Gold futures fell, paring gains from a three-week rally, as Goldman Sachs Group Inc. said low inflation and higher U.S. interest rates will drag down prices later in 2015.
Goldman pegged the metal at an average $1,089 an ounce for 2016 and $1,050 in 2017, both down from $1,200 forecasts. Gold will be supported at current levels for the next few months because of weaker-than-expected U.S. economic data and more stimulus from the European Central Bank, the New York-based bank said Friday in a report.
“We continue to expect that gold prices will decline,” analysts including Max Layton wrote. “Our confidence in lower gold prices for longer has increased on the back of lower expected inflation in the coming years.”
Gold futures for February delivery declined 0.6 percent to settle at $1,292.60 at 1:52 p.m. on the Comex in New York. On Thursday, the price reached $1,307.80, the highest for a most-active contract since Aug. 15.
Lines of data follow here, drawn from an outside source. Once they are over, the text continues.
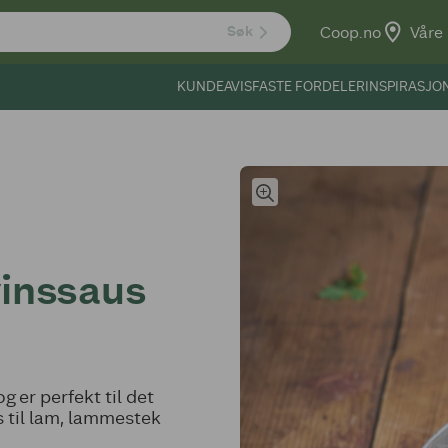
Coop.no
Våre 
Søk
KUNDEAVIS
FASTE FORDELER
INSPIRASJO
inssaus
og er perfekt til det
s til lam, lammestek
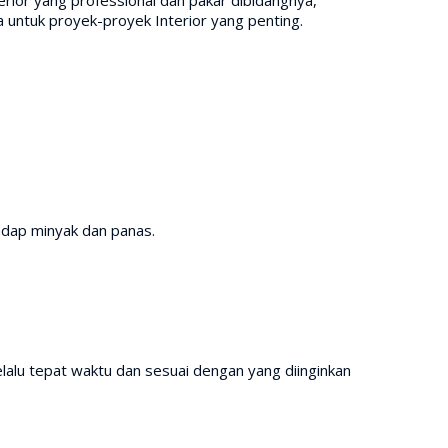
untuk proyek-proyek Interior yang penting.
adap minyak dan panas.
lalu tepat waktu dan sesuai dengan yang diinginkan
The Stoxx Europe 600 Index rose on Friday to the highest since December 2007, and the euro pared declines against the dollar, eroding the appeal of gold as an alternative asset.
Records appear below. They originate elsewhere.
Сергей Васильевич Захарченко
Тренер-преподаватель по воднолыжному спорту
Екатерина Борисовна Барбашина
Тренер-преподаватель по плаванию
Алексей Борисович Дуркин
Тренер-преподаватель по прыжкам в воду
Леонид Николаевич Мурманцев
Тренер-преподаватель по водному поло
This month, gold has jumped 9.2 percent as stagnating economies challenged policy makers to find new ways to buoy growth. ECB President Mario Draghi pledged to buy 60 billion euros ($67 billion) of debt a month through September next year.
Silver futures for March delivery fell 0.3 percent to $18.30 an ounce. This year, the price has jumped 17 percent, the most among 22 raw materials in the Bloomberg Commodity Index.
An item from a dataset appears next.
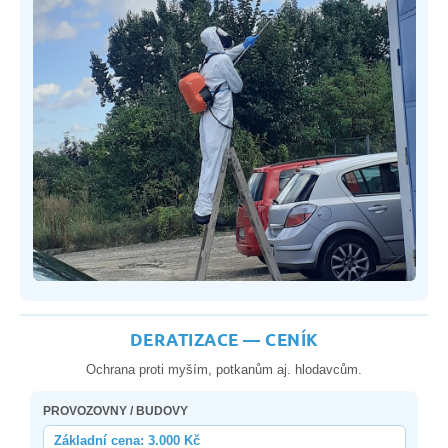
DERATIZACE — CENÍK
Ochrana proti myším, potkanům aj. hlodavcům.
PROVOZOVNY / BUDOVY
Základní cena: 3.000 Kč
Gold and silver posted the third straight weekly advances, the longest rallies since mid-July.
On the New York Mercantile Exchange, platinum futures for April delivery fell 1.3 percent to $1,268.70 an ounce, the biggest drop since Dec. 29.
Palladium futures for March delivery rose 0.2 percent to $774.10 an ounce. This week, the price climbed 2.6 percent, the most in two months.